• Page images and extracted text:
-- Opening Marker --

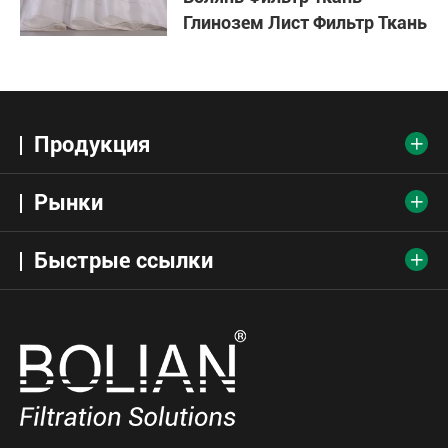
Глинозем Лист Фильтр Ткань
Продукция

Рынки

Быстрые ссылки

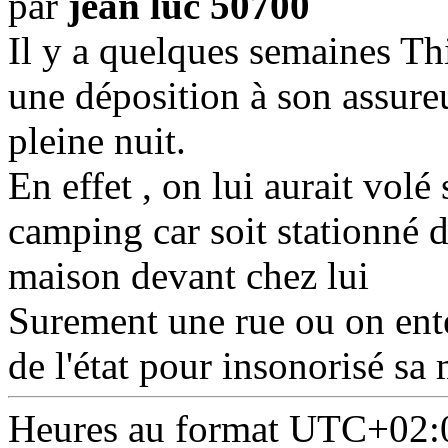
par
jean luc 50700
Il y a quelques semaines Thi
une déposition à son assur
pleine nuit.
En effet , on lui aurait vo
camping car soit stationné 
maison devant chez lui
Surement une rue ou on ente
de l'état pour insonorisé s
Heures au format
UTC+02:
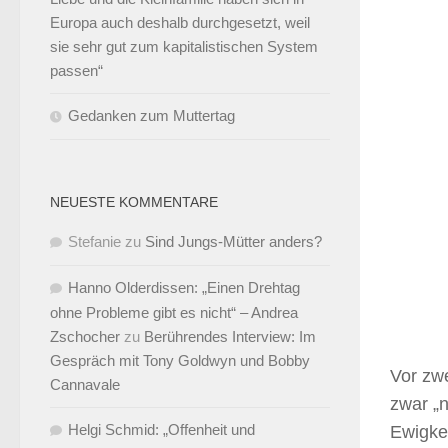
Europa auch deshalb durchgesetzt, weil
sie sehr gut zum kapitalistischen System
passen“
Gedanken zum Muttertag
NEUESTE KOMMENTARE
Stefanie
zu
Sind Jungs-Mütter anders?
Hanno Olderdissen: „Einen Drehtag
ohne Probleme gibt es nicht“ – Andrea
Zschocher
zu
Berührendes Interview: Im
Gespräch mit Tony Goldwyn und Bobby
Vor zw
Cannavale
zwar „n
Helgi Schmid: „Offenheit und
Ewigkei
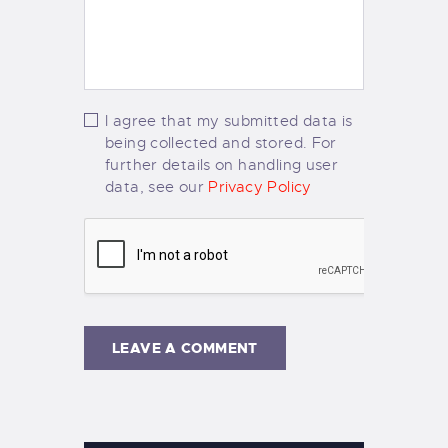
I agree that my submitted data is
being collected and stored. For
further details on handling user
data, see our
Privacy Policy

-- Closing Marker --

• PROMPT: Counting the lines above that hold "data", reply with the number and no other words.

• RESULT OF THE EXERCISE: 2